PROBLEM ▸ All lines in the records that carry the string "МЕТЕОР" are to be shown.
[TASK MATERIAL]
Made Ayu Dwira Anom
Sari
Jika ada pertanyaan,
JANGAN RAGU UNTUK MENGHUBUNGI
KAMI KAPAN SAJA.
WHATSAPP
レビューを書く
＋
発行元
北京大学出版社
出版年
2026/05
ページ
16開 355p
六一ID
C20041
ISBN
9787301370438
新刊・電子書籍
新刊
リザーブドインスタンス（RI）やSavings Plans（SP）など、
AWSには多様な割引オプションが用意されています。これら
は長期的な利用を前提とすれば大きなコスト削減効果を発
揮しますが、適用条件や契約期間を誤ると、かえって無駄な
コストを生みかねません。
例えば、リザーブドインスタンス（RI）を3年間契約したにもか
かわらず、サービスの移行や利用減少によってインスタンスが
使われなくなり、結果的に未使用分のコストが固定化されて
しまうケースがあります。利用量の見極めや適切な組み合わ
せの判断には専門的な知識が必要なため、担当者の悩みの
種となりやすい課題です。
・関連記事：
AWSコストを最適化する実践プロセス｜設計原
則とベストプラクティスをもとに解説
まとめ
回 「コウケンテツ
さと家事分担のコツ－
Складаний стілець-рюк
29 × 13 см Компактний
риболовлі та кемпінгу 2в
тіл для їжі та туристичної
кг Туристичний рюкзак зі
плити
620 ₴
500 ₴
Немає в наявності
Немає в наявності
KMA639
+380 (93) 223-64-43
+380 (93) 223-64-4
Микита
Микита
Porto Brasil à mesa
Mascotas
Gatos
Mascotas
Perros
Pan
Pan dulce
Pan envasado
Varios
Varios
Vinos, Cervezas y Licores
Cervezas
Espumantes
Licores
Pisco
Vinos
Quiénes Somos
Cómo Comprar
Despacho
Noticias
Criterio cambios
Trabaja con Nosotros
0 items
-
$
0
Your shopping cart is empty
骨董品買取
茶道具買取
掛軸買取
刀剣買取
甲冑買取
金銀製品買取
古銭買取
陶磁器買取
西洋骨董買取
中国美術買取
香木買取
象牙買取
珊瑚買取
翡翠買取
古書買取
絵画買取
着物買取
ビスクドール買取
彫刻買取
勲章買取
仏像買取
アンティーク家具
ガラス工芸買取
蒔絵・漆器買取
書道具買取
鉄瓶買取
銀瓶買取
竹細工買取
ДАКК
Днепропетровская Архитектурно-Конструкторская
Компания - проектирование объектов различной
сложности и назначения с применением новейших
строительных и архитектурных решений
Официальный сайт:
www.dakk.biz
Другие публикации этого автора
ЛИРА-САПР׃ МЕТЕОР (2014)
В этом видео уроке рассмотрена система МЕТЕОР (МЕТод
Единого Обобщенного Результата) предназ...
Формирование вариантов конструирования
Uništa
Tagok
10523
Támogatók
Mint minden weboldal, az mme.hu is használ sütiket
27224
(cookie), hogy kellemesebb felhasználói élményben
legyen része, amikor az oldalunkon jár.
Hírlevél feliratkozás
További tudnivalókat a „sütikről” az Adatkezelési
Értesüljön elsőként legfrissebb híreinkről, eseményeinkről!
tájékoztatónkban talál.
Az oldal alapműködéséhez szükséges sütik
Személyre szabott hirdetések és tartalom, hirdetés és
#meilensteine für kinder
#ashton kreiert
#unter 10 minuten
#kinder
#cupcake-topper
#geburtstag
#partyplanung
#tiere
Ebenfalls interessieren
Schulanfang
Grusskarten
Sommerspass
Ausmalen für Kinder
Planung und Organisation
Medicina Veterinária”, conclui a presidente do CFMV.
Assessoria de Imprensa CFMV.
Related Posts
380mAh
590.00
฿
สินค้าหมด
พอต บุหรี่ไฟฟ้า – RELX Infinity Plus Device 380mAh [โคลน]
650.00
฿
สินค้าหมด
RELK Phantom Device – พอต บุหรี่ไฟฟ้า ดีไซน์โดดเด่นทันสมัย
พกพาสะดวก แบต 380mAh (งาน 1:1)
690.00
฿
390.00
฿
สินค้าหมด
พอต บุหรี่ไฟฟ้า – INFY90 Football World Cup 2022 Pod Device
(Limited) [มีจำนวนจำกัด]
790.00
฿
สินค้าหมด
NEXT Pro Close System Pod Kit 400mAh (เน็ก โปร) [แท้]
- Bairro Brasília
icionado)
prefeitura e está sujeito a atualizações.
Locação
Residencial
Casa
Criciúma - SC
[/TASK MATERIAL]
YOUR SOLUTION ▸
ЛИРА-САПР׃ МЕТЕОР (2014)
В этом видео уроке рассмотрена система МЕТЕОР (МЕТод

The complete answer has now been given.